He Walked Among Us lies that the reason for Paul’s silence about Jesus was that he was so absorbed in his vision of Jesus that he had had on the way to Damascus that he felt no need or desire to draw attention to Jesus’ life apart from his death and resurrection (page 328).
 
First, the Jewish Law said that Paul’s vision was not enough for two independent witnesses are needed and the early Church was heavily into learning from the Law.
 
Second, Paul never said he was that absorbed in his vision and the few parts in which he mentions it all he does is touch on it and say what it means to him but he does not dwell on it or inflate its importance so it is clear that he was not totally absorbed in the vision. The letters don’t even describe the vision or stress it at all. What did concern Paul most was Christian living. And if there had been a historical Jesus he knew about he could have used him and stressed his story as the model for that living. Even when Paul contends against those believers in Corinth who denied the resurrection he only briefly mentions his vision and puts no stress on it but uses other arguments. One of these arguments was the shocking, Jesus is risen for we are lost if he is not, which is as good an admission of helplessness as one can get. So, his vision proved it to him and was a tiny bit of evidence for everybody else and was too minor to be stressed to them. If Paul had been so absorbed in the vision he would have been mentally ill for it was important but there were other important things too. He would not have been absorbed in the vision but obsessed by it and in need of help. If Christians want to present him as sick then let them go ahead. What Paul was absorbed in by his own admission was the cross of Christ.
 
Third, the vision was too brief, according to Acts, to be preferable to Jesus’ life-story.
 
Fourth, visions need to be verified by scripture and by the life of the prophet before they can be accepted. Deuteronomy 18 says one has to be totally sure a guy is a prophet before listening to him. The Bible and the Church teach that any vision that does not accord with what was known about the truth of God before is false or satanic. Paul could not ask anybody to believe in Jesus over his vision. It was a milestone in his life but it was not the be all and end all for others. The life was not emphasised for Paul knew nothing about it or could know nothing. Where did Paul try to prove that he was a prophet? He could have decided to believe in Christ before his vision and then his emotions forced him to have a vision to confirm his faith and erase the guilt he felt for his new heretical faith. Luke never tells us that Paul never had second thoughts about his hatred for Christianity up to the point of his conversion. We can be fully sure that the reason Paul paid no attention to Jesus’ life was because nobody knew anything about this man that some people were saying was appearing to them.

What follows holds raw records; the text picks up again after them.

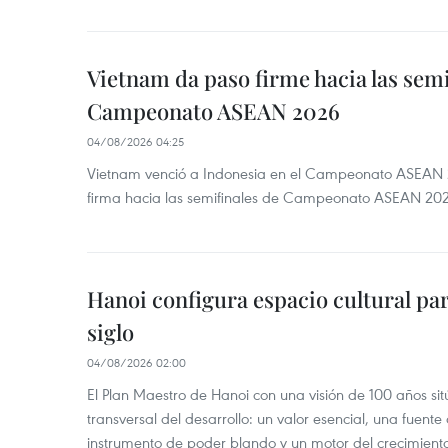
Vietnam da paso firme hacia las semi
Campeonato ASEAN 2026
04/08/2026 04:25
Vietnam venció a Indonesia en el Campeonato ASEAN 
firma hacia las semifinales de Campeonato ASEAN 20
Hanoi configura espacio cultural par
siglo
04/08/2026 02:00
El Plan Maestro de Hanoi con una visión de 100 años sit
transversal del desarrollo: un valor esencial, una fuent
instrumento de poder blando y un motor del crecimiento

Others would say that Paul never met Jesus and that was why he had so little interest in what happened in Jesus’ life. But this makes no sense. Paul was a trained Jewish theologian and would have had to investigate Jesus when he was so interested in stripping Jesus of any influence he had among the people. Paul knew that persecution alone was not good enough and often made a group craftier and more obstinate. Persecution without debunking is not a good idea. He would have had to explain to critics what offended him so much about Jesus when he had to go after his followers. Some object that Paul was a theologian not a historian. But a theologian has to be a historian to some extent. One does not need to be a historian to know about some dead person’s life especially one that died a few years before. Paul actually focused more on the crucified Jesus than on the resurrected one. He said that he lived for nothing but Jesus crucified. So he would have been interested in the pre-resurrection Jesus had there been anything to be interested in. Though Paul believed that we are lost if Jesus has not risen the crucifixion was more important than the resurrection for it was Jesus paying for our sins. The resurrection was no good without the atonement.
 
The First Letter of St Paul to the Thessalonians states (4:1-2) exhorts the Thessalonians to live good lives and congratulates them on not having forgotten the instructions in this they were given by Paul and his friends on the authority of the Lord Jesus. It would have been natural to use the records about Jesus’ teaching and his example instead of appealing to authority. Jesus stressed the importance of Jesus being servant which means that you don’t command in Jesus’ name unless your back is really against the wall. Paul and his friends using their authority which is dangerous for authority even in Jesus’ name is a second-hand thing and best avoided where possible would mean that there was no life of Jesus or teaching of his recorded. That proves then that Jesus did not live in the first century and it explains that the silence of Paul on Jesus’ life really was down to there not having been a Jesus who had a verifiable earth life.
 
Second Thessalonians 3 has Paul having to appeal to his own behaviour and that of his disciples about not taking advantage of people and their generosity and states that it had to be done as an example. Jesus' example was not available. Yet the gospels give examples of Jesus avoiding being an burden on people. When Paul was so Jesus-centred and couldn't put forward Jesus' example then clearly it is because the stories about Jesus were not invented yet.

The Bible never bluntly states that Paul never met Jesus. Rather people just assume this. If Paul never met Jesus then that was all the more reason for him to familiarise himself with Jesus’ history. If Paul had not met Jesus then Jesus did not exist for Paul would have been in Judaea a lot. Paul may have come from Tarsus but he was prominent in the Holy Land which suggests he was out of Tarsus a long time so nobody can say that since Paul was in Tarsus all the time he never crossed paths with Jesus.

EUCHARIST DOES NOT PROVE JESUS REAL
 
Paul had no interest in the earthly Jesus the one that existed before the resurrection. In 1 Corinthians 11, he even said that he received the Eucharist story from the risen Jesus and passed it on so even the story that the earthly Jesus took bread and wine and made them emblems of his body and blood and was betrayed had to come through visions. The Christian argument that Paul meant Jesus gave him the Eucharist through historical tradition is too far-fetched. If Paul wrote as if Jesus told him face to face in a vision that is what he meant. His letters mentioned visions quite a bit and he would have expected people to take that meaning.
 
FATHERS TESTIMONY VALUELESS

The apostolic Fathers provide no convincing evidence for Jesus being a historical reality. They often contradict the Gospels which shows that either they knew nothing about them or did not recognise them as having any authority.  They say nothing about Jesus apart from some things as if he were almost a stranger or obscure.  They say nothing in the way of evidence and depend only on hearsay. 

Conclusion
 
The stories about Jesus in the gospels are fiction. The first Christians had heard nothing of this miracle working teacher in Palestine. All they had was their belief that he was crucified and died and seemed to appear to people after his death.